▶ **RECORDS SHOWN**
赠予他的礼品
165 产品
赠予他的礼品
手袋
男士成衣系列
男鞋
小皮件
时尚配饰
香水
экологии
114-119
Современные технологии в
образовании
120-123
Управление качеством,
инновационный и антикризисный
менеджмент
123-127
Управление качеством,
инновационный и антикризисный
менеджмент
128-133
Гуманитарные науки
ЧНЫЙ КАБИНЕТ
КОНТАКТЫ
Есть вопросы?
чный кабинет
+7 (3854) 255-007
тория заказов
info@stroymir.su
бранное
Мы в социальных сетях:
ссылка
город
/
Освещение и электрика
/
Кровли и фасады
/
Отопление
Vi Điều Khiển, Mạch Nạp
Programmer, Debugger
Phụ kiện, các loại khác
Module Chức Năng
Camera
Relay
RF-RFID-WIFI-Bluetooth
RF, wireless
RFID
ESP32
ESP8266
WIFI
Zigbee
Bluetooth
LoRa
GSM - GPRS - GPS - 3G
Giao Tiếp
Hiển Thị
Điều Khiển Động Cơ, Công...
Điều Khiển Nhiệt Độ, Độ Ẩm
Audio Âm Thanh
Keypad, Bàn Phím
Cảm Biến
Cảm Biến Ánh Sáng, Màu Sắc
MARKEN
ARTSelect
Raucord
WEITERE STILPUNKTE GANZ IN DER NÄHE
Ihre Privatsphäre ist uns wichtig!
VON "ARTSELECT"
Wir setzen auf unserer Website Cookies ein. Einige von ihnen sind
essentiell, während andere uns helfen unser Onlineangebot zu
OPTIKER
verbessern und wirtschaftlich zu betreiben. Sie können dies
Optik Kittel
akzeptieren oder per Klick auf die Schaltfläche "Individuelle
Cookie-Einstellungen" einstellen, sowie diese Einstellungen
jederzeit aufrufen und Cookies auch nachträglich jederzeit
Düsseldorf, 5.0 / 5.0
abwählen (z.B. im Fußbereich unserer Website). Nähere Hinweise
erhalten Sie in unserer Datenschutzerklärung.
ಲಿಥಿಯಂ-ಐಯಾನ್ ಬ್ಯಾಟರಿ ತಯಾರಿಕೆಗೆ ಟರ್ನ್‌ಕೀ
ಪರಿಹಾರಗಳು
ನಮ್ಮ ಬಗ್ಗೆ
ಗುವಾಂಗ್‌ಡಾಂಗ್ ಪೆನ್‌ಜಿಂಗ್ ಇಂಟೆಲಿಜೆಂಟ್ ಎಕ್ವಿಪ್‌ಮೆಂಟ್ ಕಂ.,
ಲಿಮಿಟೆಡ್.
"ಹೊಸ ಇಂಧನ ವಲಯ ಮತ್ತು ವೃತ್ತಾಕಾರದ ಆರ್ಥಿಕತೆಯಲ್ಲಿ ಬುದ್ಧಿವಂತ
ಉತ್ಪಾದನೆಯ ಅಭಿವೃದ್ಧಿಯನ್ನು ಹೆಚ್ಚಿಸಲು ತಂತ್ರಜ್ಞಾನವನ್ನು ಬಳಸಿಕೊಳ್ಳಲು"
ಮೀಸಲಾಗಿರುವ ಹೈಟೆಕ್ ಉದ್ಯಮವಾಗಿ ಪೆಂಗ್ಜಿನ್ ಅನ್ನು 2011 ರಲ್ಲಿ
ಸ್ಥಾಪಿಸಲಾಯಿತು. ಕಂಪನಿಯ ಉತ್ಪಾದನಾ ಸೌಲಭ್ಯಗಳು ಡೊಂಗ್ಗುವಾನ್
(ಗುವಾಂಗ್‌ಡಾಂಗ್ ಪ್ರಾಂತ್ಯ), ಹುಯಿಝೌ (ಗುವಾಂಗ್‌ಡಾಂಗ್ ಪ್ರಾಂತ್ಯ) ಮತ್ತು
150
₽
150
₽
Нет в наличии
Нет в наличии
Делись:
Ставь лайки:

* * *

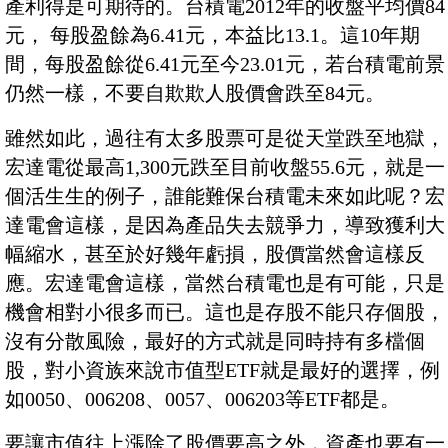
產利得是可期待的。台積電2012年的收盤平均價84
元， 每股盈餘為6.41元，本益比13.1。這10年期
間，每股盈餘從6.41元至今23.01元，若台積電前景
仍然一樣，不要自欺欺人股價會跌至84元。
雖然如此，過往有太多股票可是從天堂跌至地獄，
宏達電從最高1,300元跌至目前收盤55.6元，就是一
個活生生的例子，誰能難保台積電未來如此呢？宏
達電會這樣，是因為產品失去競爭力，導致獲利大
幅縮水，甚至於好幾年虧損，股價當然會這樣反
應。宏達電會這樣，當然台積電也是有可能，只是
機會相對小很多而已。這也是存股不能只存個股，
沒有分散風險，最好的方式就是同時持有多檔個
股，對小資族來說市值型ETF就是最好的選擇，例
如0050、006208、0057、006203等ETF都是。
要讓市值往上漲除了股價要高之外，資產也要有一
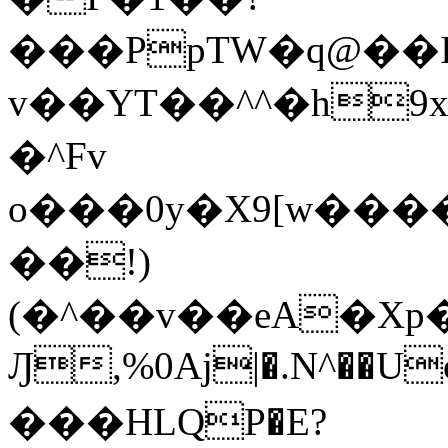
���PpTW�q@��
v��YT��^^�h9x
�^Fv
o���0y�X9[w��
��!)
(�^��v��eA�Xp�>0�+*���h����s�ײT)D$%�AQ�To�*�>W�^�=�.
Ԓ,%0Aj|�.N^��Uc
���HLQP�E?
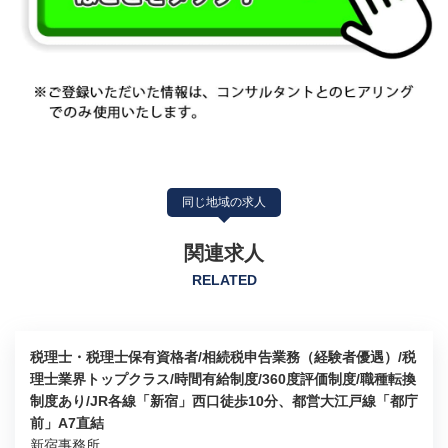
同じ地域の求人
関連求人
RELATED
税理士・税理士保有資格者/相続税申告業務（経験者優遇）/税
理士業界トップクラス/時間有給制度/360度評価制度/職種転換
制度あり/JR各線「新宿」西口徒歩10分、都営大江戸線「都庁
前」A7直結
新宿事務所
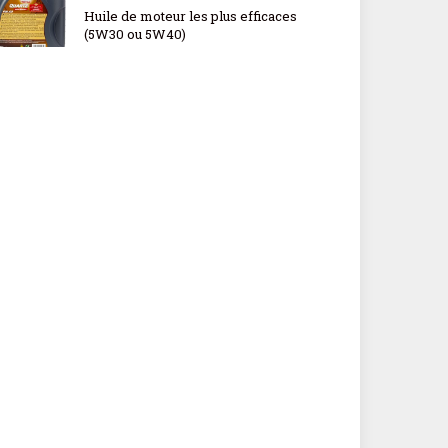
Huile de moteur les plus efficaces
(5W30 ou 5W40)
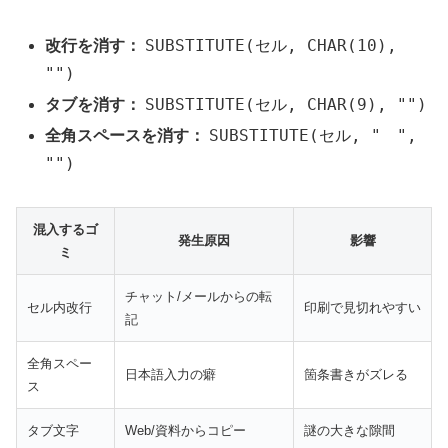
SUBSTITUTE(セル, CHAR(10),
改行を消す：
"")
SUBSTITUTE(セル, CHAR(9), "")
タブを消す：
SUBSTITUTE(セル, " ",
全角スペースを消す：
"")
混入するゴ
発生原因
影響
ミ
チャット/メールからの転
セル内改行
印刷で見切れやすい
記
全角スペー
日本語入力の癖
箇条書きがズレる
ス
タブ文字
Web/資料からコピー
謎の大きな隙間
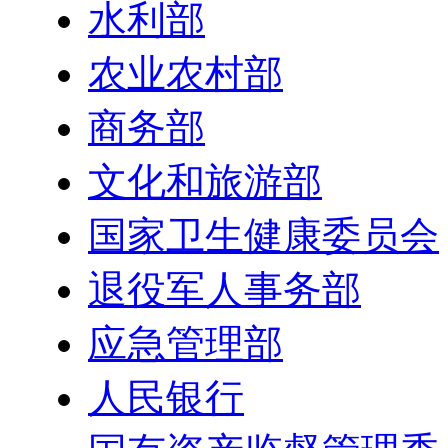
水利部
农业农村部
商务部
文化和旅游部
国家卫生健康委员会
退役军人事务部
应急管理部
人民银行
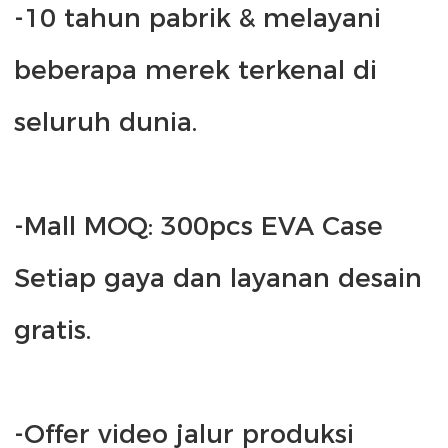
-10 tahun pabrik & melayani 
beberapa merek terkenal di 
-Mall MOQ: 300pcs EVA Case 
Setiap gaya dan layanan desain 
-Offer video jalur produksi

▶ **WHAT YOU NEED TO DO**
Everything above from the line containing "GSM - GPRS - GPS - 3G" down to the line containing "essentiell, während andere" is to be transcribed exactly, with both of those lines included and nothing else added.

▶ **TASK OUTPUT**
GSM - GPRS - GPS - 3G
Giao Tiếp
Hiển Thị
Điều Khiển Động Cơ, Công...
Điều Khiển Nhiệt Độ, Độ Ẩm
Audio Âm Thanh
Keypad, Bàn Phím
Cảm Biến
Cảm Biến Ánh Sáng, Màu Sắc
MARKEN
ARTSelect
Raucord
WEITERE STILPUNKTE GANZ IN DER NÄHE
Ihre Privatsphäre ist uns wichtig!
VON "ARTSELECT"
Wir setzen auf unserer Website Cookies ein. Einige von ihnen sind
essentiell, während andere uns helfen unser Onlineangebot zu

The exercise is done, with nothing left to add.